The victim in Inspector Salvo Montalbano’s tenth case (The Paper Moon, 2008, etc.) has been waiting six years in a chest in an illegally constructed apartment.
It’s not easy to find a Sicilian beach house for rent during August. So when his girlfriend Livia, denied a vacation with the inspector by his colleague’s change of summer plans, insists that he find a rental for her friend Laura, Montalbano’s proud of his discovery, until the plagues begin: cockroaches, mice, spiders, floods. Finally Laura’s toddler disappears—into a pit, it turns out, that leads to a secret ground-floor apartment constructed and buried in defiance of the building code. It’s the exact duplicate of Laura’s apartment, except for the corpse in the chest. The victim, 16-year-old Caterina Morreale, was obviously assaulted and killed by someone who had access to the apartment on the day it was hidden from view to await a government amnesty on illegal construction. Was the killer well-connected contractor Michele Spitaleri, who liked his girls young? Foreman Angelino Dipasquale?
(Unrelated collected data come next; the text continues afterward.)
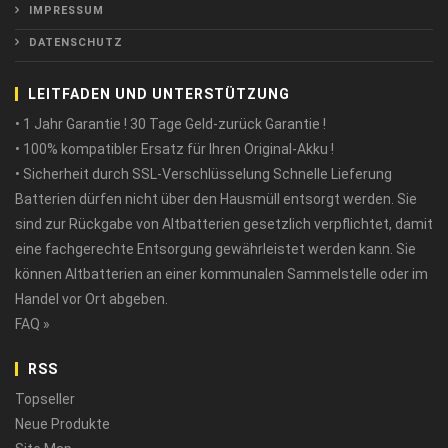
IMPRESSUM
DATENSCHUTZ
LEITFADEN UND UNTERSTÜTZUNG
• 1 Jahr Garantie ! 30 Tage Geld-zurück Garantie !
• 100% kompatibler Ersatz für Ihren Original-Akku !
• Sicherheit durch SSL-Verschlüsselung Schnelle Lieferung
Batterien dürfen nicht über den Hausmüll entsorgt werden. Sie
sind zur Rückgabe von Altbatterien gesetzlich verpflichtet, damit
eine fachgerechte Entsorgung gewährleistet werden kann. Sie
können Altbatterien an einer kommunalen Sammelstelle oder im
Handel vor Ort abgeben.
FAQ »
RSS
Topseller
Neue Produkte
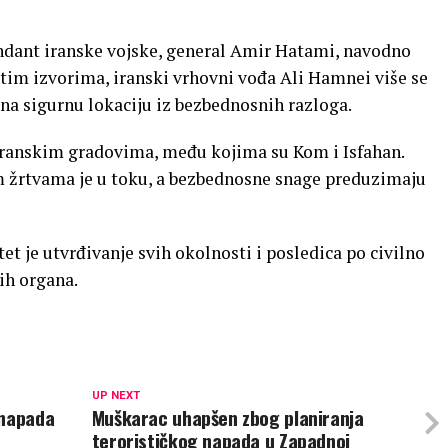
ndant iranske vojske, general Amir Hatami, navodno
tim izvorima, iranski vrhovni vođa Ali Hamnei više se
 na sigurnu lokaciju iz bezbednosnih razloga.
 iranskim gradovima, među kojima su Kom i Isfahan.
im žrtvama je u toku, a bezbednosne snage preduzimaju
tet je utvrđivanje svih okolnosti i posledica po civilno
nih organa.
UP NEXT
 napada
Muškarac uhapšen zbog planiranja
terorističkog napada u Zapadnoj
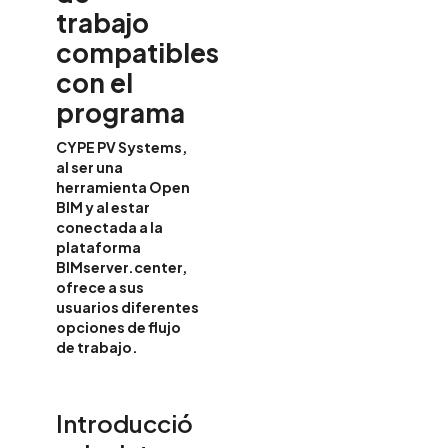
trabajo
compatibles
con el
programa
CYPE PV Systems,
al ser una
herramienta Open
BIM y al estar
conectada a la
plataforma
BIMserver.center,
ofrece a sus
usuarios diferentes
opciones de flujo
de trabajo.
Introducció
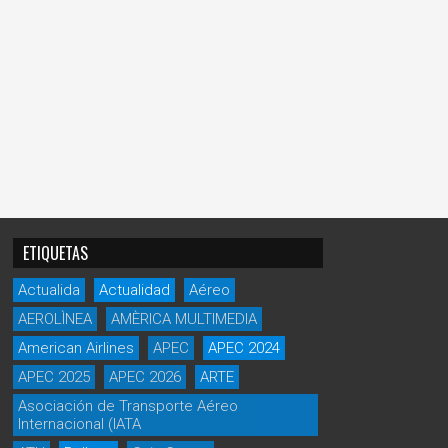
ETIQUETAS
Actualida
Actualidad
Aéreo
AEROLÌNEA
AMÈRICA MULTIMEDIA
American Airlines
APEC
APEC 2024
APEC 2025
APEC 2026
ARTE
Asociación de Transporte Aéreo
Internacional (IATA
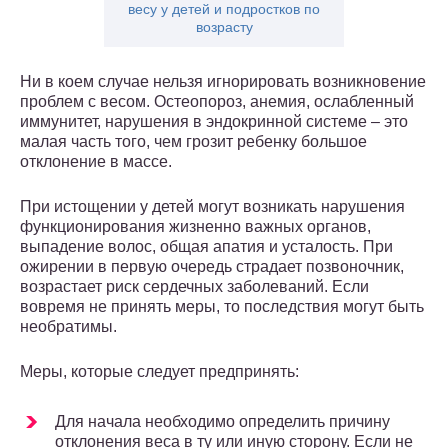
весу у детей и подростков по
возрасту
Ни в коем случае нельзя игнорировать возникновение
проблем с весом. Остеопороз, анемия, ослабленный
иммунитет, нарушения в эндокринной системе – это
малая часть того, чем грозит ребенку большое
отклонение в массе.
При истощении у детей могут возникать нарушения
функционирования жизненно важных органов,
выпадение волос, общая апатия и усталость. При
ожирении в первую очередь страдает позвоночник,
возрастает риск сердечных заболеваний. Если
вовремя не принять меры, то последствия могут быть
необратимы.
Меры, которые следует предпринять:
Для начала необходимо определить причину
отклонения веса в ту или иную сторону. Если не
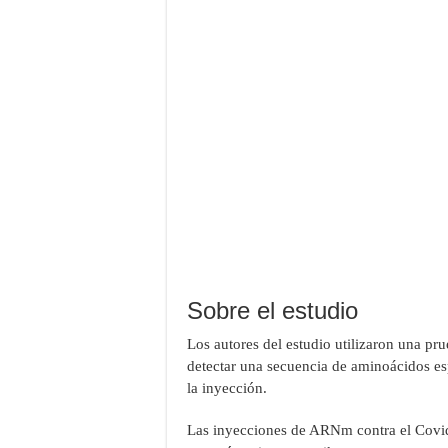
Sobre el estudio
Los autores del estudio utilizaron una pr
detectar una secuencia de aminoácidos es
la inyección.
Las inyecciones de ARNm contra el Covid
Mason Gaspare Miccichè? Watchman Filiberto Attanasio, a habitual offender? Or Ralf Speciale, late stepson of the German businessman for whom the apartment was built? With help from a most unusual young woman, Montalbano battles the usual corruption, incompetence and indifference, compounded this time by heat that repeatedly moves him to strip to his underwear. He comes up with a solution as satisfying as it is unsurprising.
Despite its noirish undertones, the perfect beach read for those lucky enough to have found suitable accommodations.